I got a paper rejected even if the associated editor and the referees liked the paper - it was more of a question of fit. Now I am sending the paper to a similar ranked journal that might be a better fit for the paper. The anonymous referee gave lots of good constructive feedback. Should I thank him in the new version? I am reluctant to it for two reasons. First, the referees or editor at the new journal might correctly infer that the paper was rejected elsewhere and that might bias them against the paper. Secondly, even if the referee was anonymous, given his tastes and comments, I am almost sure he is someone I already thanked in the paper but of course I can not be 100% certain of it.

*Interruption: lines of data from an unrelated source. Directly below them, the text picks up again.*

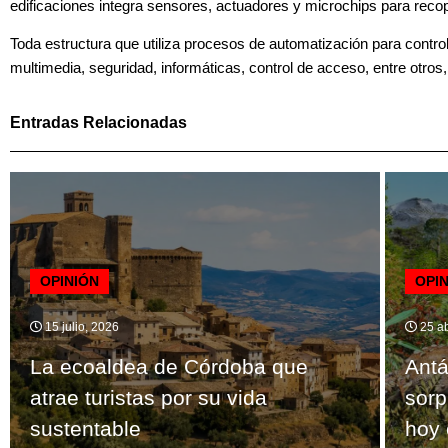
edificaciones integra sensores, actuadores y microchips para recopi
Toda estructura que utiliza procesos de automatización para contro
multimedia, seguridad, informáticas, control de acceso, entre otros, 
Entradas Relacionadas
OPINIÓN
OPI
15 julio, 2026
25 ab
La ecoaldea de Córdoba que
Antá
atrae turistas por su vida
sorp
sustentable
hoy 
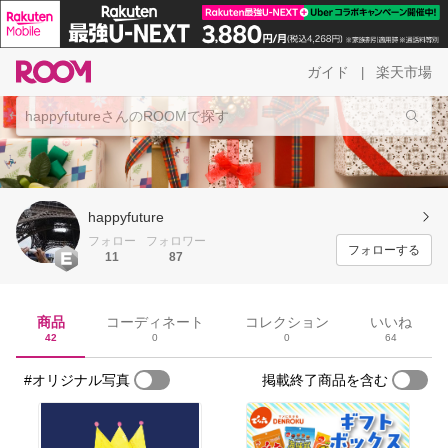
ガイド
楽天市場
|
happyfuture
フォロー
フォロワー
フォローする
11
87
商品
コーディネート
コレクション
いいね
42
0
0
64
#オリジナル写真
掲載終了商品を含む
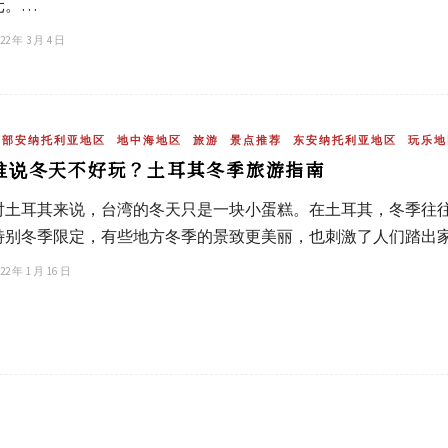
元。…
22 年 3 月 4 日
中部安纳托利亚地区
地中海地区
旅游
景点推荐
东安纳托利亚地区
玩乐地
谁说冬天不好玩？土耳其冬季旅游指南
对土耳其来说，台湾的冬天只是一块小蛋糕。在土耳其，冬季往
特别冬季限定，有些地方冬季的景致更美丽，也刺激了人们踏出
22 年 1 月 16 日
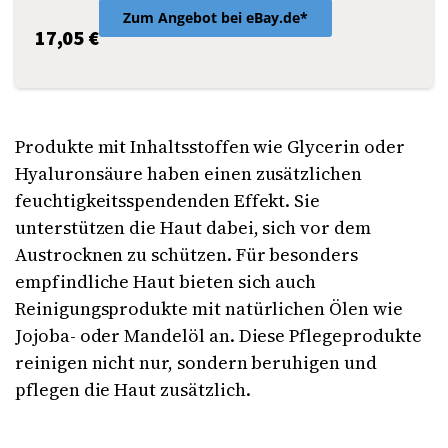
Zum Angebot bei eBay.de*
17,05 €
Produkte mit Inhaltsstoffen wie Glycerin oder
Hyaluronsäure haben einen zusätzlichen
feuchtigkeitsspendenden Effekt. Sie
unterstützen die Haut dabei, sich vor dem
Austrocknen zu schützen. Für besonders
empfindliche Haut bieten sich auch
Reinigungsprodukte mit natürlichen Ölen wie
Jojoba- oder Mandelöl an. Diese Pflegeprodukte
reinigen nicht nur, sondern beruhigen und
pflegen die Haut zusätzlich.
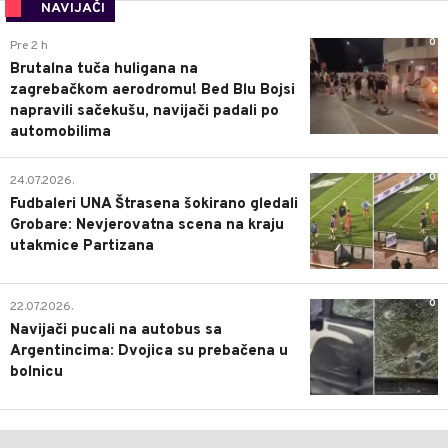
NAVIJAČI
0
Pre 2 h
Brutalna tuča huligana na
zagrebačkom aerodromu! Bed Blu Bojsi
napravili sačekušu, navijači padali po
automobilima
0
24.07.2026.
Fudbaleri UNA Štrasena šokirano gledali
Grobare: Nevjerovatna scena na kraju
utakmice Partizana
0
22.07.2026.
Navijači pucali na autobus sa
Argentincima: Dvojica su prebačena u
bolnicu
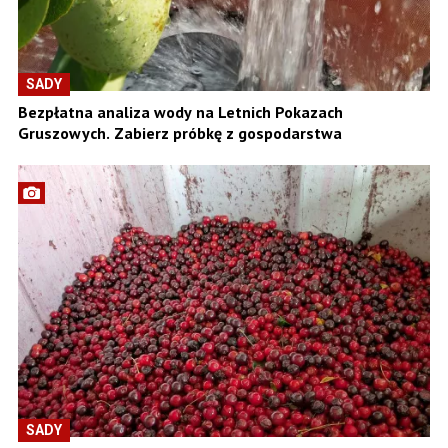
SADY
Bezpłatna analiza wody na Letnich Pokazach
Gruszowych. Zabierz próbkę z gospodarstwa
SADY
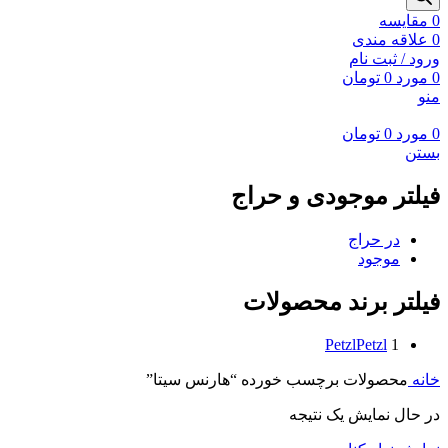
0
مقايسه
0
علاقه مندی
ورود / ثبت نام
0
مورد
0
تومان
منو
0
مورد
0
تومان
بستن
فیلتر موجودی و حراج
در حراج
موجود
فیلتر برند محصولات
Petzl
Petzl
1
خانه
محصولات برچسب خورده “هارنس سیتا”
در حال نمایش یک نتیجه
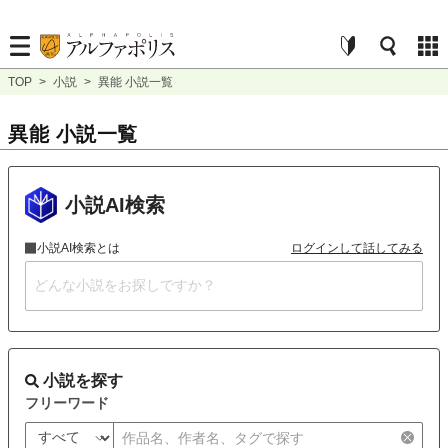
TOP
>
小説
>
異能 小説一覧
異能 小説一覧
小説AI検索
小説AI検索とは
ログインして話してみる
小説を探す
フリーワード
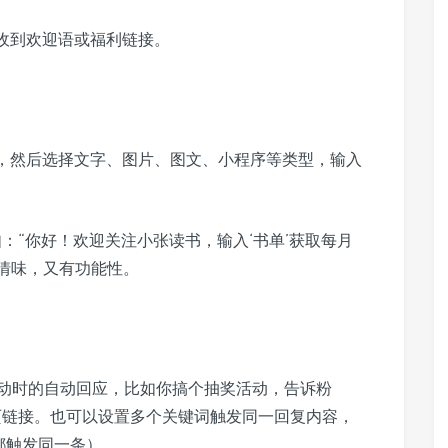
收到欢迎语或福利链接。
”，然后选择文字、图片、图文、小程序等类型，输入
如：“你好！欢迎关注小张读书，输入‘书单’获取每月
人情味，又有功能性。
动时的自动回应，比如你搞个抽奖活动，告诉粉
动页链接。也可以设置多个关键词触发同一回复内容，
”都触发同一条）。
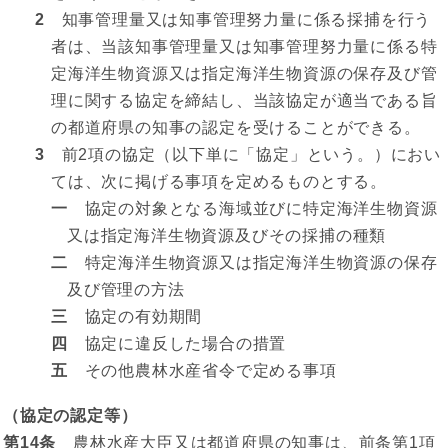
2
知事管理量又は知事管理努力量に係る採捕を行う
者は、当該知事管理量又は知事管理努力量に係る特
定海洋生物資源又は指定海洋生物資源の保存及び管
理に関する協定を締結し、当該協定が適当である旨
の都道府県の知事の認定を受けることができる。
3
前2項の協定（以下単に「協定」という。）におい
ては、次に掲げる事項を定めるものとする。
一
協定の対象となる海域並びに特定海洋生物資源
又は指定海洋生物資源及びその採捕の種類
二
特定海洋生物資源又は指定海洋生物資源の保存
及び管理の方法
三
協定の有効期間
四
協定に違反した場合の措置
五
その他農林水産省令で定める事項
（協定の認定等）
第14条
農林水産大臣又は都道府県の知事は、前条第1項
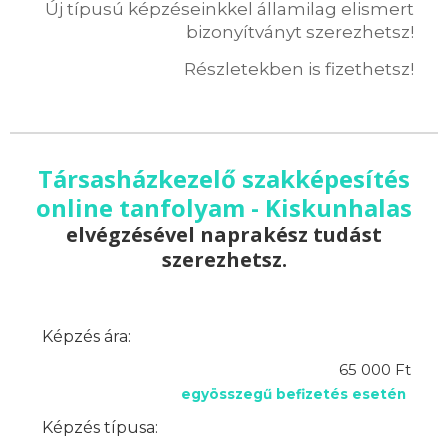
Új típusú képzéseinkkel államilag elismert
bizonyítványt szerezhetsz!
Részletekben is fizethetsz!
Társasházkezelő szakképesítés
online tanfolyam - Kiskunhalas
elvégzésével naprakész tudást
szerezhetsz.
Képzés ára:
65 000 Ft
egyösszegű befizetés esetén
Képzés típusa:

Your first concern is pretty close to the point. I really see no benefit in thanking the reviewers in a subsequent submission of the paper. It just takes you pretty close to a grey area where theoretically no harm would be done, but in practice there is often some degree of bias involved. Again, no benefit, only potential harm.
I don't see a gray area here at all. If someone has helped improve your paper, you must acknowledge their contributions, either by co-authorship, citation, or acknowledgment. Yes, even in the submission. Yes, even if there is some small chance that the new referees will notice that your paper was rejected elsewhere and will let that fact unprofessionally bias their review.
Even if your submission is double-blind, you can always thank ███ █████ and ██████ ██ for their helpful comments on an earlier version of the paper.
Less forcefully: It is never a mistake to sincerely express gratitude.
even if the referee was anonymous, given his tastes and comments, I am almost sure he is someone I already thanked in the paper but of course I can not be 100% certain of it.
You are not supposed to know who the referee is. So don't guess; just thank the anonymous referee. There is absolutely no harm in acknowledging the same person twice, once by name and once in their role as anonymous referee.